# PROBLEM TO SOLVE
From the line containing "Yes. That is a typo in the IB." through the last line of the records below, output every line exactly, both ends included, except the pictures.
(DATA EXCERPTS begins)
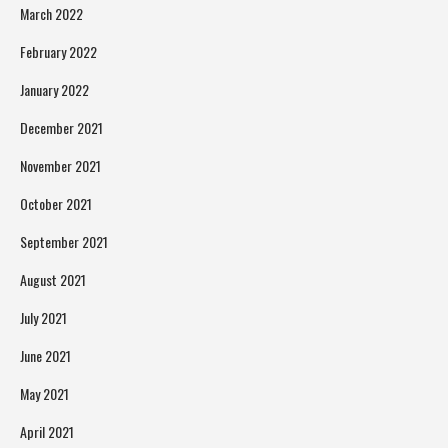
March 2022
February 2022
January 2022
December 2021
November 2021
October 2021
September 2021
August 2021
July 2021
June 2021
May 2021
April 2021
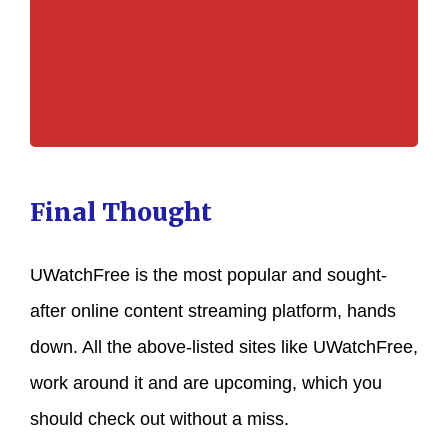
Final Thought
UWatchFree is the most popular and sought-
after online content streaming platform, hands
down. All the above-listed sites like UWatchFree,
work around it and are upcoming, which you
should check out without a miss.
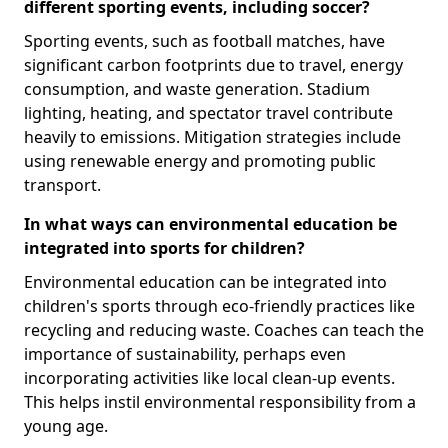
different sporting events, including soccer?
Sporting events, such as football matches, have
significant carbon footprints due to travel, energy
consumption, and waste generation. Stadium
lighting, heating, and spectator travel contribute
heavily to emissions. Mitigation strategies include
using renewable energy and promoting public
transport.
In what ways can environmental education be
integrated into sports for children?
Environmental education can be integrated into
children's sports through eco-friendly practices like
recycling and reducing waste. Coaches can teach the
importance of sustainability, perhaps even
incorporating activities like local clean-up events.
This helps instil environmental responsibility from a
young age.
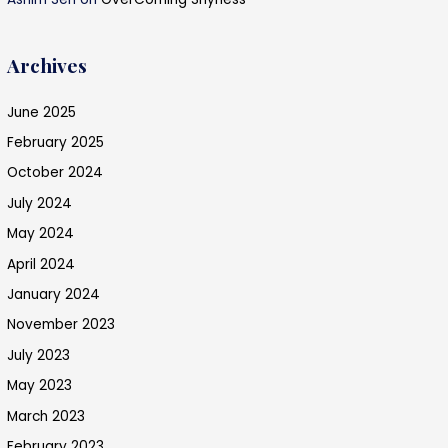
Archives
June 2025
February 2025
October 2024
July 2024
May 2024
April 2024
January 2024
November 2023
July 2023
May 2023
March 2023
February 2023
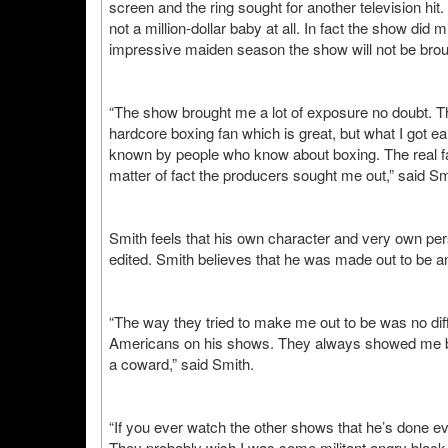
screen and the ring sought for another television hi
not a million-dollar baby at all. In fact the show did
impressive maiden season the show will not be bro
“The show brought me a lot of exposure no doubt. The
hardcore boxing fan which is great, but what I got 
known by people who know about boxing. The real fa
matter of fact the producers sought me out,” said Sm
Smith feels that his own character and very own pe
edited. Smith believes that he was made out to be an
“The way they tried to make me out to be was no dif
Americans on his shows. They always showed me bein
a coward,” said Smith.
“If you ever watch the other shows that he’s done ev
They probably wish I was some militant angry black 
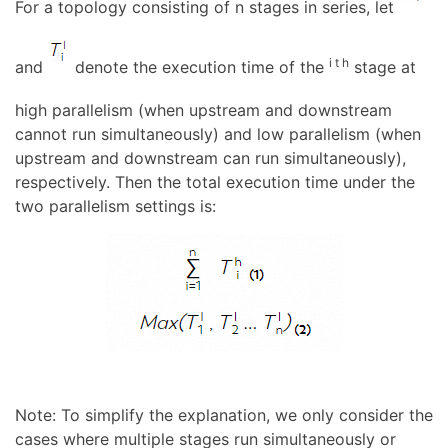
For a topology consisting of n stages in series, let
i t h
and
denote the execution time of the
stage at
high parallelism (when upstream and downstream
cannot run simultaneously) and low parallelism (when
upstream and downstream can run simultaneously),
respectively. Then the total execution time under the
two parallelism settings is:
Note: To simplify the explanation, we only consider the
cases where multiple stages run simultaneously or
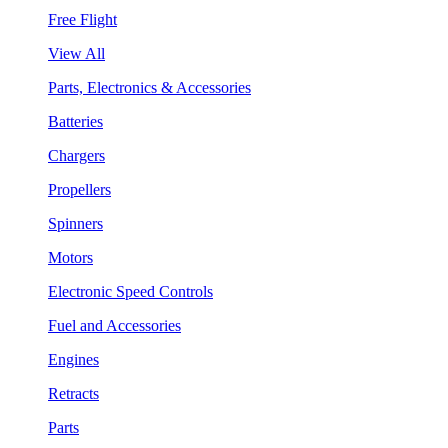
Free Flight
View All
Parts, Electronics & Accessories
Batteries
Chargers
Propellers
Spinners
Motors
Electronic Speed Controls
Fuel and Accessories
Engines
Retracts
Parts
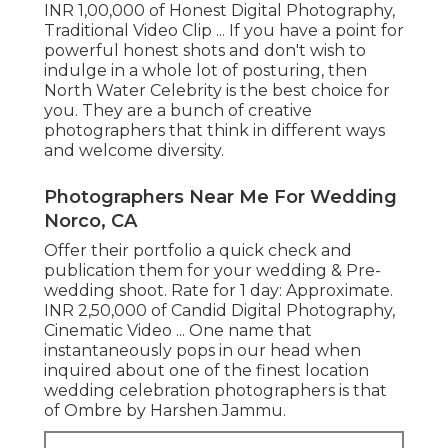
INR 1,00,000 of Honest Digital Photography,
Traditional Video Clip ... If you have a point for
powerful honest shots and don't wish to
indulge in a whole lot of posturing, then
North Water Celebrity is the best choice for
you. They are a bunch of creative
photographers that think in different ways
and welcome diversity.
Photographers Near Me For Wedding
Norco, CA
Offer their portfolio a quick check and
publication them for your wedding & Pre-
wedding shoot. Rate for 1 day: Approximate.
INR 2,50,000 of Candid Digital Photography,
Cinematic Video ... One name that
instantaneously pops in our head when
inquired about one of the finest location
wedding celebration photographers is that
of Ombre by Harshen Jammu.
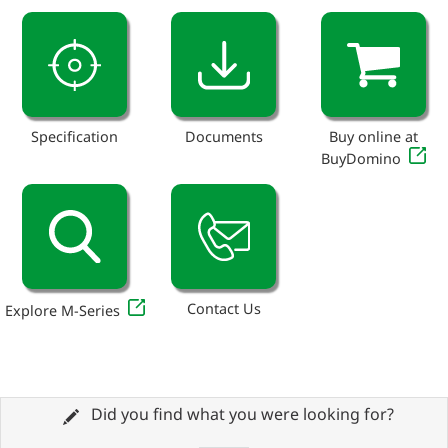
Specification
Documents
Buy online at
BuyDomino
Contact Us
Explore M-Series
Did you find what you were looking for?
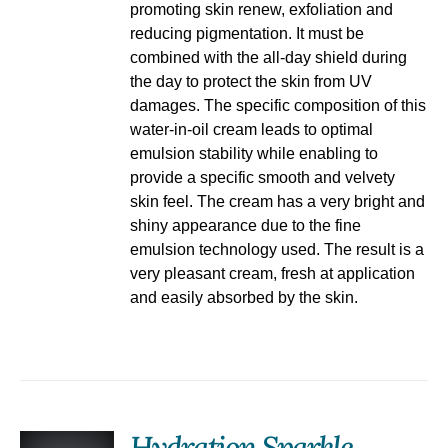
promoting skin renew, exfoliation and
reducing pigmentation. It must be
combined with the all-day shield during
the day to protect the skin from UV
damages. The specific composition of this
water-in-oil cream leads to optimal
emulsion stability while enabling to
provide a specific smooth and velvety
skin feel. The cream has a very bright and
shiny appearance due to the fine
emulsion technology used. The result is a
very pleasant cream, fresh at application
and easily absorbed by the skin.
Hydration Sparkle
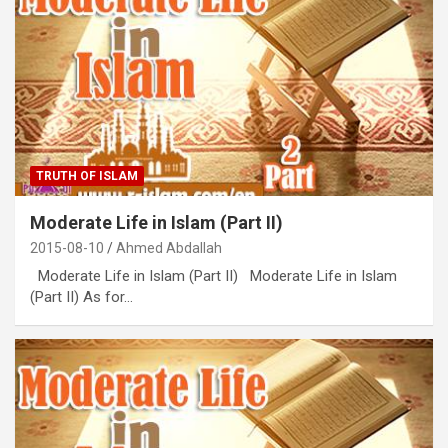
TRUTH OF ISLAM
Moderate Life in Islam (Part II)
2015-08-10
Ahmed Abdallah
Moderate Life in Islam (Part II) Moderate Life in Islam
(Part II) As for…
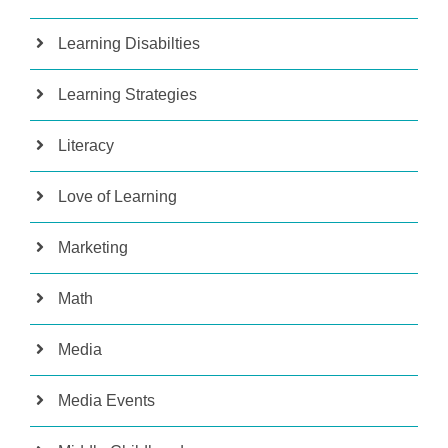
Learning Disabilties
Learning Strategies
Literacy
Love of Learning
Marketing
Math
Media
Media Events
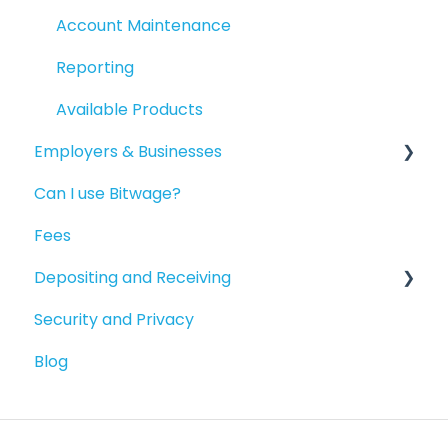
Account Maintenance
Reporting
Available Products
Employers & Businesses
Can I use Bitwage?
Getting Started
Fees
Guides for Bitwage Business Admins
Depositing and Receiving
Funding Payrolls
Security and Privacy
Bitwage Business Workers
Depositing to your Crypto Wallet
Blog
Invoicing As A Business
Depositing in Local Currencies
Compliance & Verification
Paying People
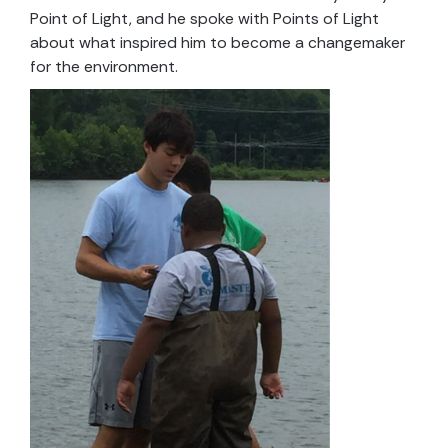
Point of Light, and he spoke with Points of Light
about what inspired him to become a changemaker
for the environment.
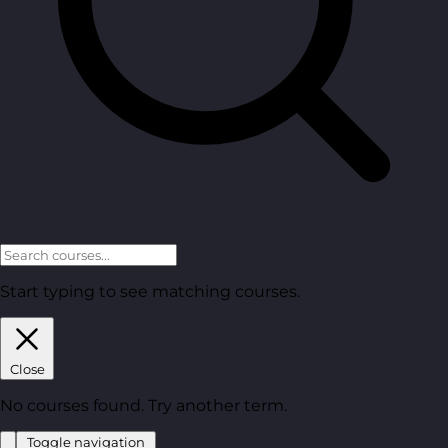
Start typing to see matching courses.
Close
No courses found. Try another term.
Toggle navigation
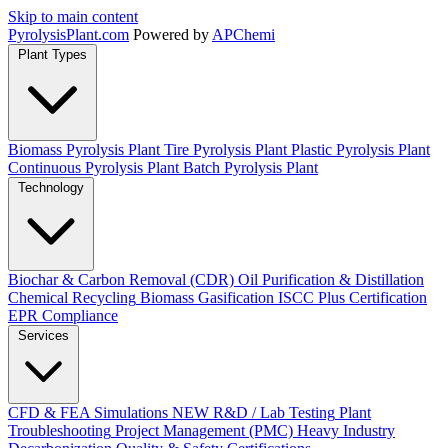
Skip to main content
Pyrolysis
Plant
.com
Powered by
APChemi
Plant Types
Biomass Pyrolysis Plant
Tire Pyrolysis Plant
Plastic Pyrolysis Plant
Continuous Pyrolysis Plant
Batch Pyrolysis Plant
Technology
Biochar & Carbon Removal (CDR)
Oil Purification & Distillation
Chemical Recycling
Biomass Gasification
ISCC Plus Certification
EPR Compliance
Services
CFD & FEA Simulations
NEW
R&D / Lab Testing
Plant
Troubleshooting
Project Management (PMC)
Heavy Industry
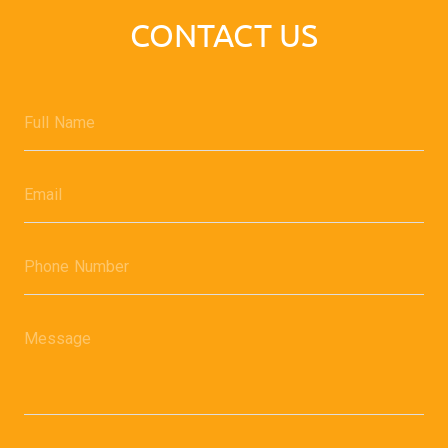
CONTACT US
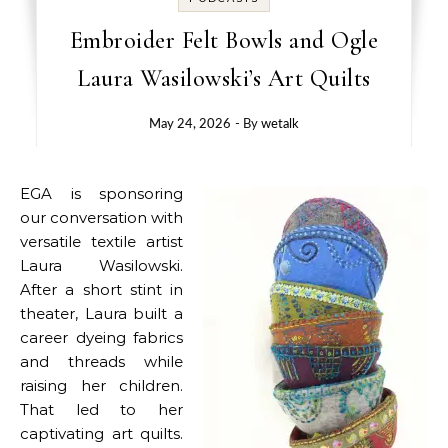
Embroider Felt Bowls and Ogle
Laura Wasilowski’s Art Quilts
May 24, 2026
- By
wetalk
EGA is sponsoring
our conversation with
versatile textile artist
Laura Wasilowski.
After a short stint in
theater, Laura built a
career dyeing fabrics
and threads while
raising her children.
That led to her
captivating art quilts.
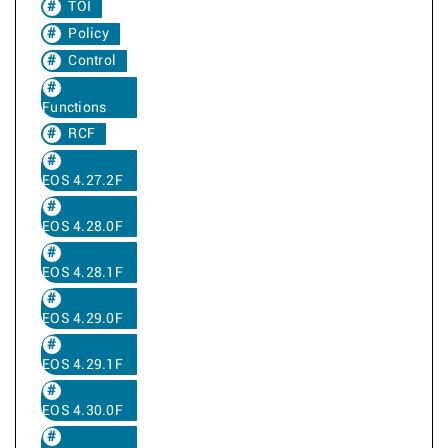
TOI
Policy
Control
Functions
RCF
EOS 4.27.2F
EOS 4.28.0F
EOS 4.28.1F
EOS 4.29.0F
EOS 4.29.1F
EOS 4.30.0F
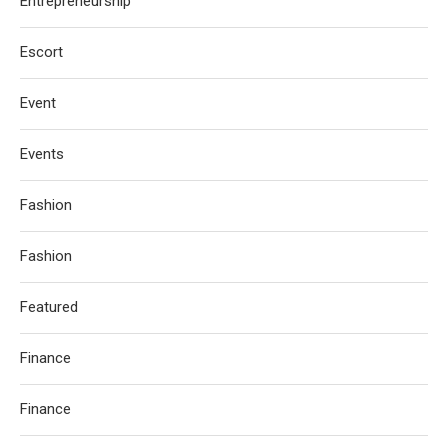
Entrepreneurship
Escort
Event
Events
Fashion
Fashion
Featured
Finance
Finance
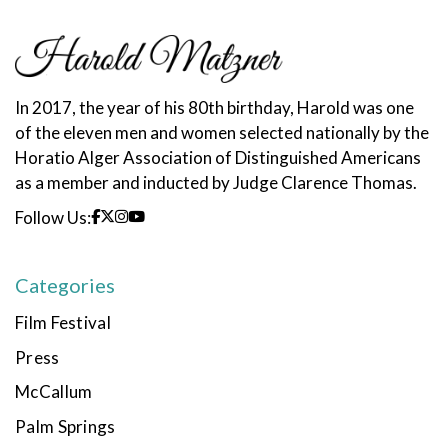
In 2017, the year of his 80th birthday, Harold was one
of the eleven men and women selected nationally by the
Horatio Alger Association of Distinguished Americans
as a member and inducted by Judge Clarence Thomas.
Follow Us:
Categories
Film Festival
Press
McCallum
Palm Springs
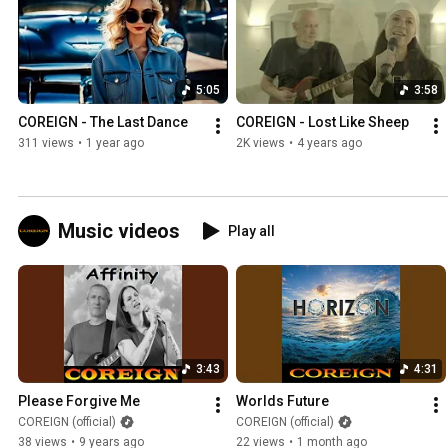
5:05
3:58
COREIGN - The Last Dance
COREIGN - Lost Like Sheep
311 views
•
1 year ago
2K views
•
4 years ago
Music videos
Play all
3:43
4:31
Please Forgive Me
Worlds Future
COREIGN (official)
COREIGN (official)
38 views
•
9 years ago
22 views
•
1 month ago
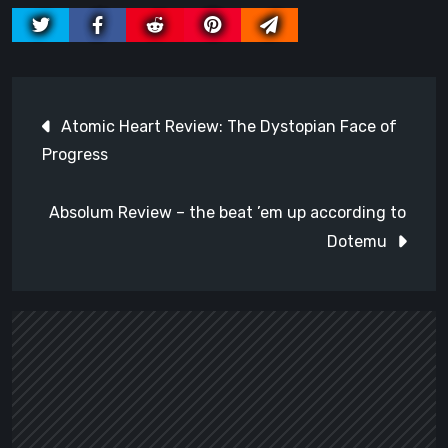
Post
Atomic Heart Review: The Dystopian Face of
navigation
Progress
Absolum Review – the beat ’em up according to
Dotemu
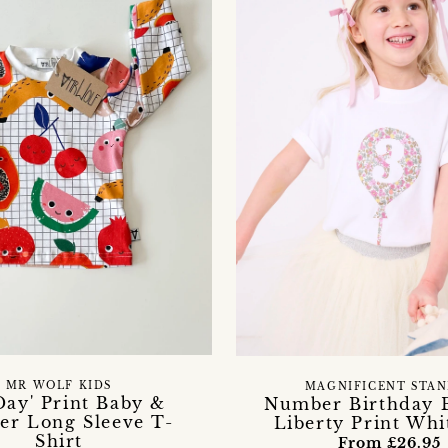
MR WOLF KIDS
MAGNIFICENT STAN
 Day' Print Baby &
Number Birthday 
er Long Sleeve T-
Liberty Print Whi
Shirt
From £26.95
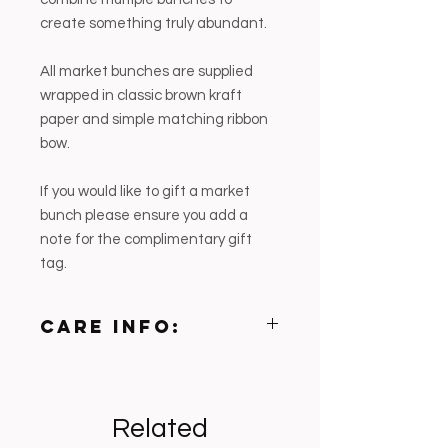
create something truly abundant.
All market bunches are supplied
wrapped in classic brown kraft
paper and simple matching ribbon
bow.
If you would like to gift a market
bunch please ensure you add a
note for the complimentary gift
tag.
CARE INFO:
• Trim stems on an angle before
placing in fresh water
• Keep well hydrated — hydrangeas
Related
drink heavily
• Mist blooms lightly if weather is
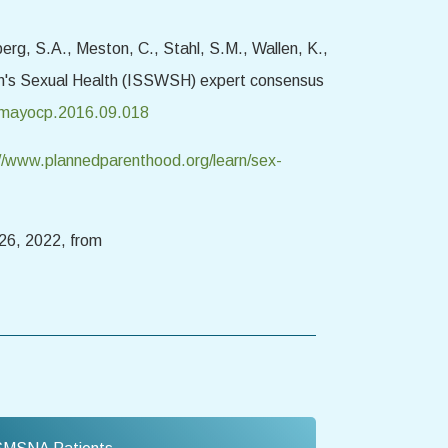
berg, S.A., Meston, C., Stahl, S.M., Wallen, K.,
men's Sexual Health (ISSWSH) expert consensus
/j.mayocp.2016.09.018
//www.plannedparenthood.org/learn/sex-
26, 2022, from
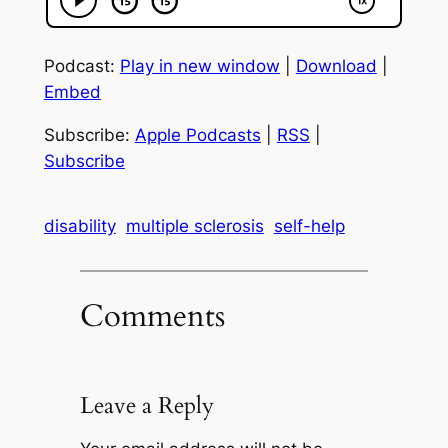
Podcast:
Play in new window
|
Download
|
Embed
Subscribe:
Apple Podcasts
|
RSS
|
Subscribe
disability
multiple sclerosis
self-help
Comments
Leave a Reply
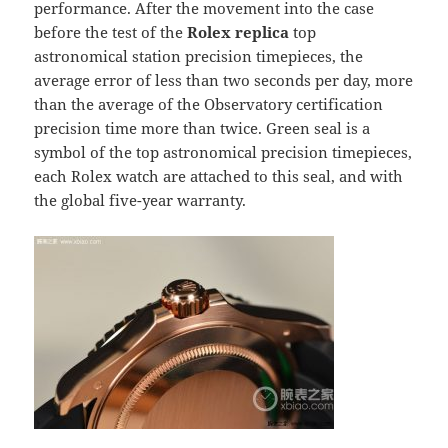
performance. After the movement into the case
before the test of the
Rolex replica
top
astronomical station precision timepieces, the
average error of less than two seconds per day, more
than the average of the Observatory certification
precision time more than twice. Green seal is a
symbol of the top astronomical precision timepieces,
each Rolex watch are attached to this seal, and with
the global five-year warranty.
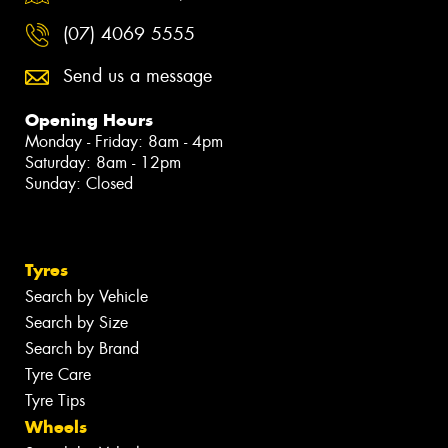
(07) 4069 5555
Send us a message
Opening Hours
Monday - Friday: 8am - 4pm
Saturday: 8am - 12pm
Sunday: Closed
Tyres
Search by Vehicle
Search by Size
Search by Brand
Tyre Care
Tyre Tips
Wheels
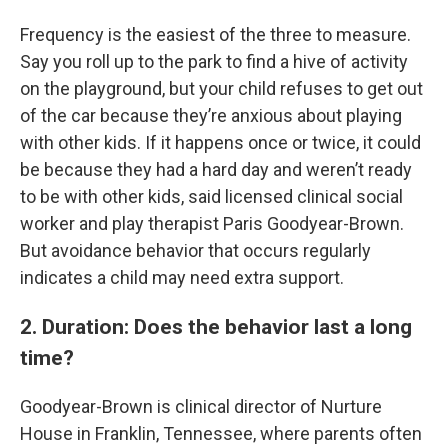
Frequency is the easiest of the three to measure.
Say you roll up to the park to find a hive of activity
on the playground, but your child refuses to get out
of the car because they’re anxious about playing
with other kids. If it happens once or twice, it could
be because they had a hard day and weren’t ready
to be with other kids, said licensed clinical social
worker and play therapist Paris Goodyear-Brown.
But avoidance behavior that occurs regularly
indicates a child may need extra support.
2. Duration: Does the behavior last a long
time?
Goodyear-Brown is clinical director of Nurture
House in Franklin, Tennessee, where parents often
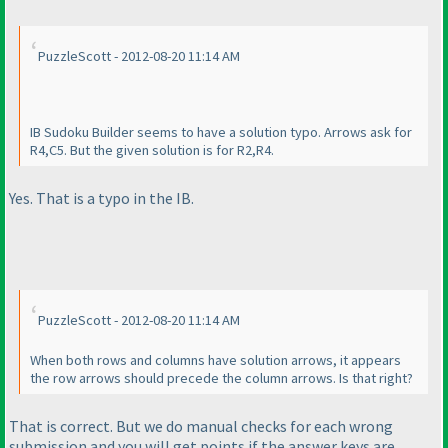
PuzzleScott - 2012-08-20 11:14 AM
IB Sudoku Builder seems to have a solution typo. Arrows ask for
R4,C5. But the given solution is for R2,R4.
Yes. That is a typo in the IB.
PuzzleScott - 2012-08-20 11:14 AM
When both rows and columns have solution arrows, it appears
the row arrows should precede the column arrows. Is that right?
That is correct. But we do manual checks for each wrong
submission and you will get points if the answer keys are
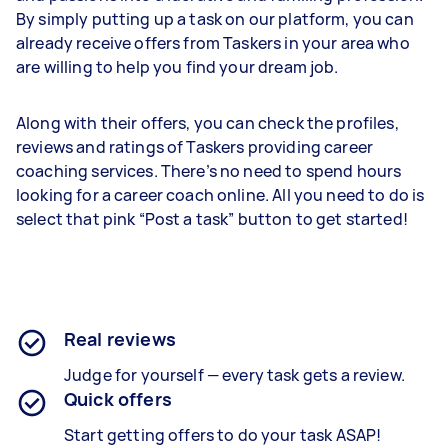
By simply putting up a task on our platform, you can
already receive offers from Taskers in your area who
are willing to help you find your dream job.
Along with their offers, you can check the profiles,
reviews and ratings of Taskers providing career
coaching services. There’s no need to spend hours
looking for a career coach online. All you need to do is
select that pink “Post a task” button to get started!
Real reviews
Judge for yourself — every task gets a review.
Quick offers
Start getting offers to do your task ASAP!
(DATA EXCERPTS ends)
# RESULT OF THIS EXERCISE
Yes. That is a typo in the IB.
PuzzleScott - 2012-08-20 11:14 AM
When both rows and columns have solution arrows, it appears
the row arrows should precede the column arrows. Is that right?
That is correct. But we do manual checks for each wrong
submission and you will get points if the answer keys are
By simply putting up a task on our platform, you can
already receive offers from Taskers in your area who
are willing to help you find your dream job.
Along with their offers, you can check the profiles,
reviews and ratings of Taskers providing career
coaching services. There’s no need to spend hours
looking for a career coach online. All you need to do is
select that pink “Post a task” button to get started!
Real reviews
Judge for yourself — every task gets a review.
Quick offers
Start getting offers to do your task ASAP!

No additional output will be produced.